Enfin la résolution de marcher ainsi était invincible. La garde nationale de ces faubourgs était la première à manifester très énergiquement sa volonté de partir armée; si bien que des commandants de bataillon furent forcés de se mettre en tête avec les drapeaux et les canons, que l'on mit aussi en tête des commissaires de police. Nous étions réunis en corps municipal, et les officiers qui s'étaient transportés sur les lieux vinrent nous faire le rapport de ces faits. Je rendis de mon côté le compte le plus scrupuleux de tout ce qui s'était passé, de notre entretien, de notre correspondance avec le Département.

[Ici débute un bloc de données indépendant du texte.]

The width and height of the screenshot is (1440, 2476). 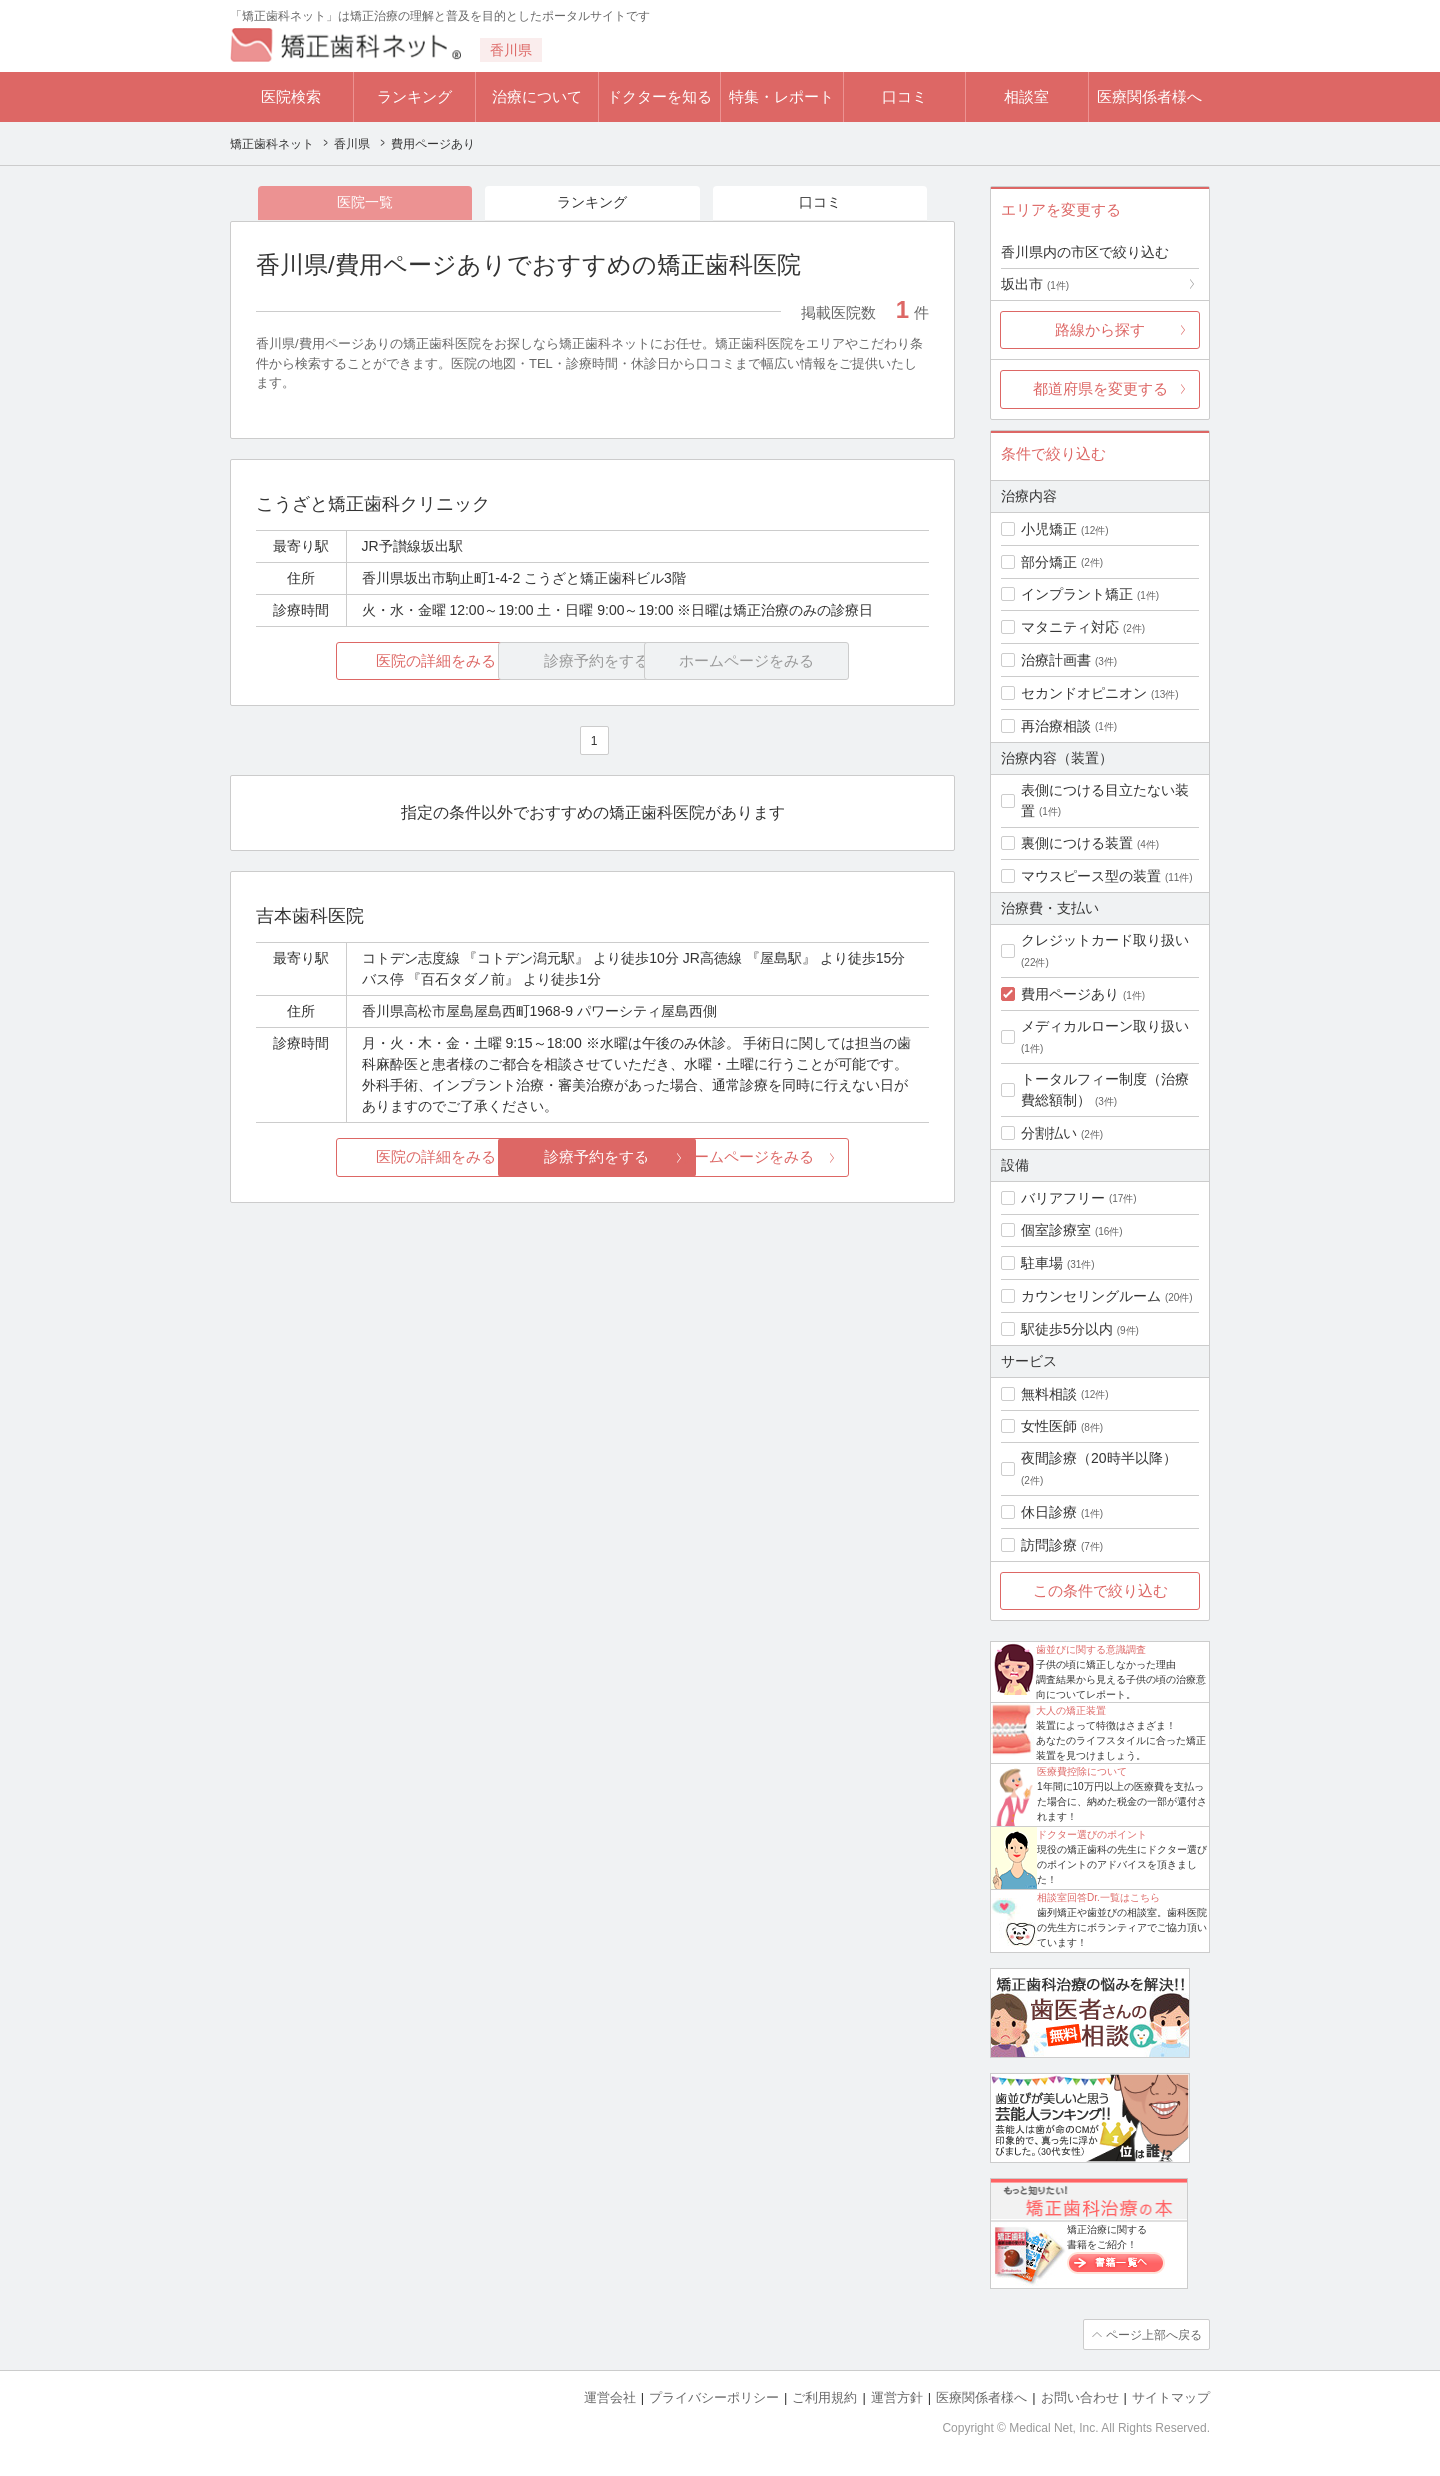 I want to click on 治療について, so click(x=537, y=96).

De sorte que voilà, non pas le Maire de Paris, mais le corps municipal saisi de l'affaire, et occupé à prendre : mesures les plus sages dans les circonstances impérieuses et pressantes où se trouvait la chose publique. Il n'était pas en son pouvoir, il n'était au pouvoir de qui que ce soit d'arrêter la marche d'une foule aussi immense de citoyens. Quel était donc le parti à prendre? Je pense, il n'y en avait qu'un seul raisonnable, c'était de rendre cette marche régulière, de la rendre par cela même moins tumultueuse et mieux ordonnée. Pour parvenir à ce but, il fallait autoriser les bataillons à marcher et à rallier au milieu d'eux, et sous le commandement des chefs, les citoyens de toutes armes ; c'est ce que fit le corps municipal. Remarquez bien que cela ne contrariait en aucune manière l'Arrêté pris par le Conseil général qui, en passant à l’ordre du jour, le 16 Juin, n'avait voulu, ainsi que son Arrêté le porte, que s'opposer à tout rassemblement armé, s'il ne fait partie de la force publique légalement requise; et qu'ici la force publique était légalement requise.

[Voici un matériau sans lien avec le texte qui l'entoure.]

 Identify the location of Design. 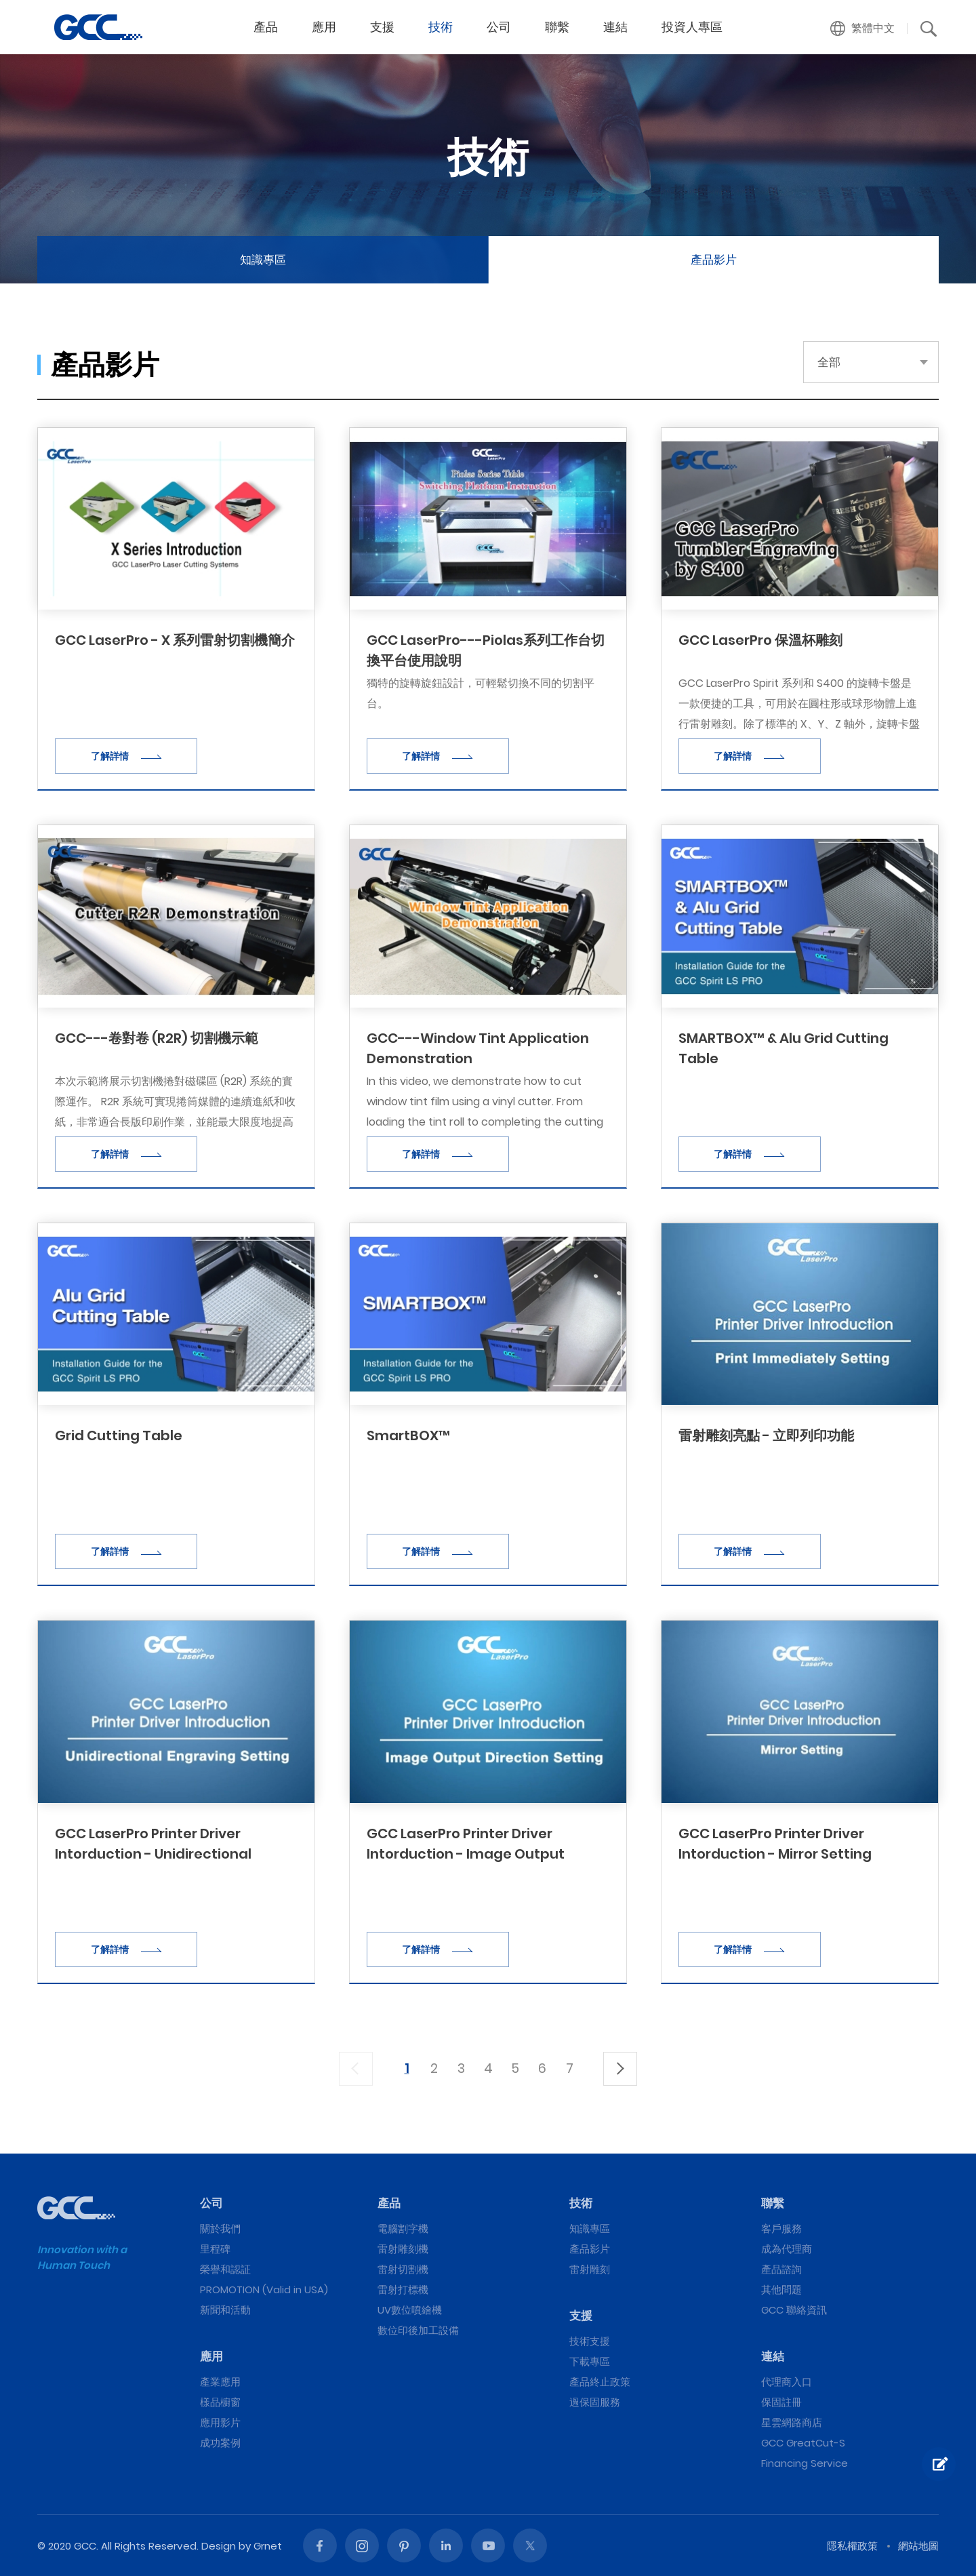
(218, 2546).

Remarquez que le corps municipal avait le droit de la requérir, puisque le Maire tout seul peut le faire. Remarquez que déjà le Corps Municipal avait autorisé des Bataillons à marcher mêlés et confondus avec les citoyens, également pour aller présenter des Pétitions à l'Assemblée Nationale. Remarquez enfin que M. le Commandant général regardait cette mesure comme si prudente, comme si nécessaire, que lui-même la demandait; qu'il s'en est expliqué publiquement au corps municipal. Cependant il paraît que M. Ramainvilliers a tenu secret et dans sa poche, un arrêté qu'il était bon de faire connaître, au moins à la garde qui était de service au Château. (Ndr : au Palais Royal des Tuileries)

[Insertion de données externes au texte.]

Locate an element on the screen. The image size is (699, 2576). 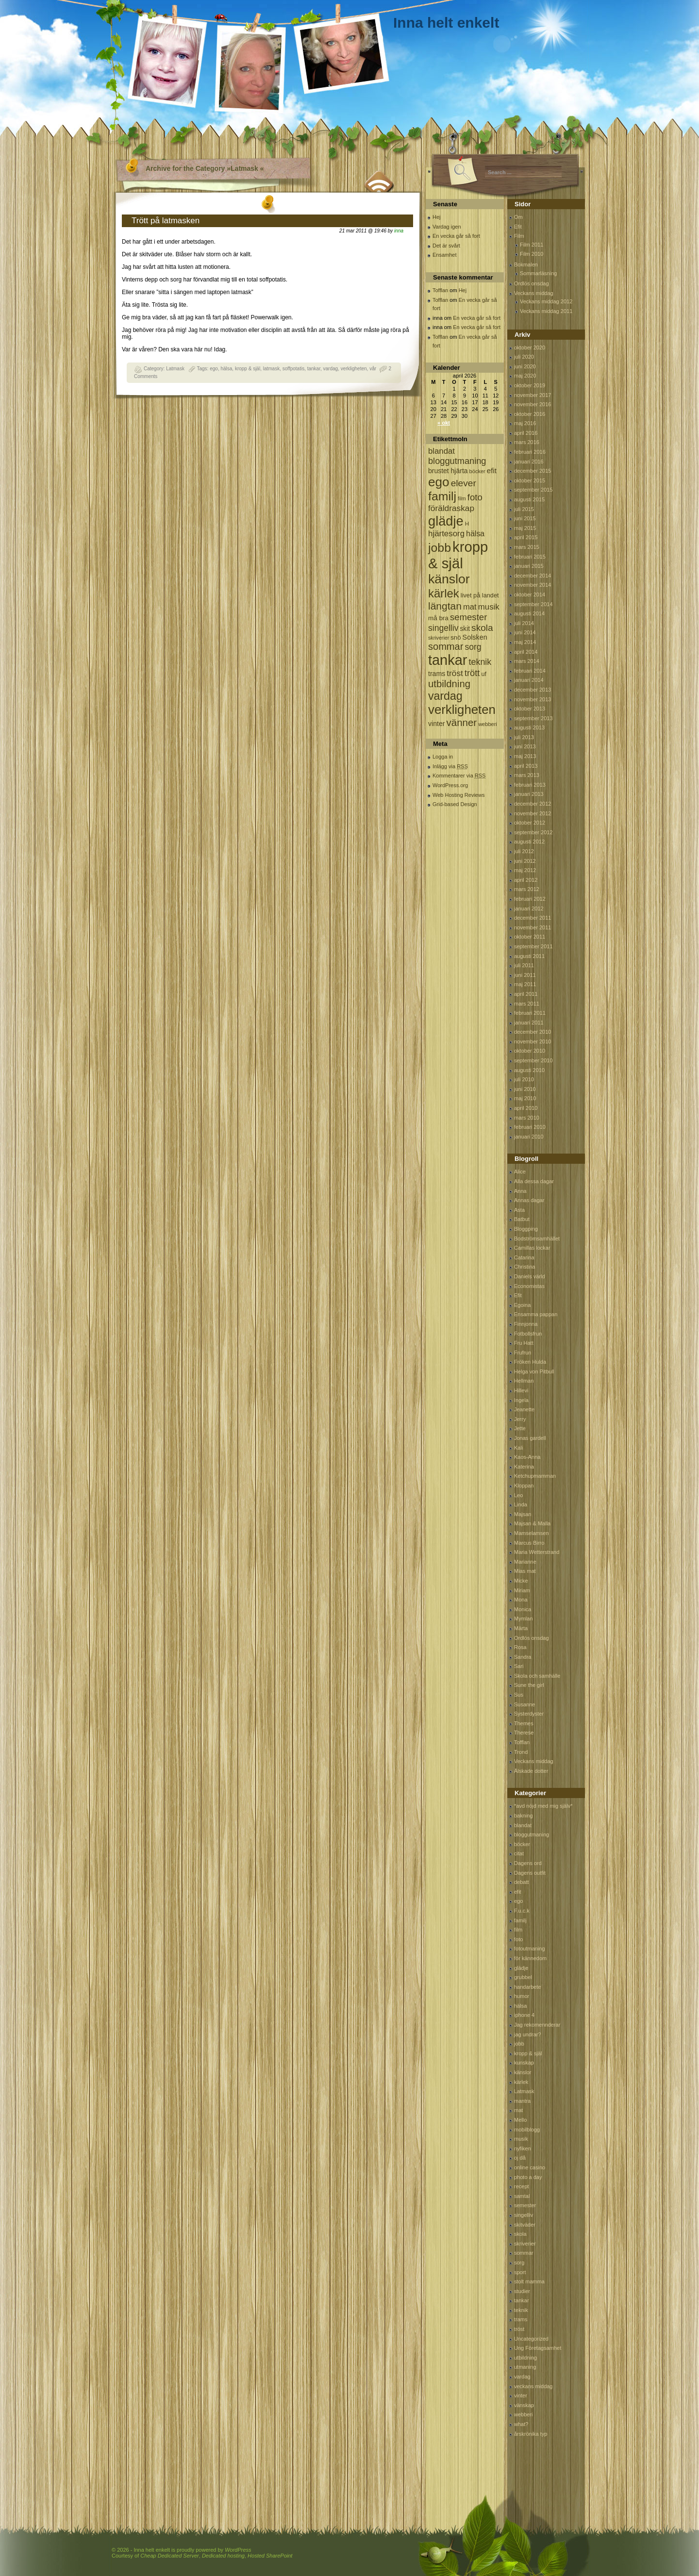
Kali is located at coordinates (518, 1448).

Après avoir pris cet arrêté, le corps municipal leva sa séance. Les officiers municipaux convinrent de se répandre de tous côtés sur le passage du cortége, afin de voir si tout se passait dans, et de se rendre particulièrement autour de l'Assemblée Nationale et du Château. Je restai jusqu'à deux heures et demie à la Maison Commune (Ndr : L’Hôtel de Ville). Toutes les nouvelles qui arrivaient étaient excellentes. Le spectacle était beau; beaucoup de joie et de gaieté ; les propriétés étaient respectées, et nulle plainte particulière. Je me rendis à la Mairie plein de calme et de sécurité.

Plusieurs personnes vinrent encore me confirmer dans cette idée. Vous pouvez être tranquille, me dirent-elles; tout va à merveille. Ceux qui étaient sur les lieux en jugeaient de même. Déjà un grand nombre de ces citoyens avait défilé paisiblement devant la porte qui communique de la cour du Manége au jardin des Tuileries sans chercher à y entrer, quoi que cette porte fût ouverte. Des officiers municipaux présents étaient si convaincus que le surplus du Cortége allait suivre avec le même ordre et la même tranquillité, que l'un (M. Cousin) dit à l'autre (M. Mouchet) vous pouvez ôter votre écharpe, elle n'est pas nécessaire. On ne sait par quel mouvement la file fut tout à coup rompue ; et les citoyens entrèrent dans le jardin déjà rempli de personnes qui s'y promenaient. Ils y défilèrent avec ordre devant la garde nationale, placée en ligne sur la petite terrasse, et qui les saluait des armes, le public applaudissant. La tête de cette colonne était déjà parvenue au Carrousel, et désirait entrer par la porte royale. Plusieurs citoyens frappaient cette porte ; M. Mouchet s'y présenta, leur dit que le Roi était disposé à recevoir la pétition, et qu'ils eussent à nommer vingt d'entre eux.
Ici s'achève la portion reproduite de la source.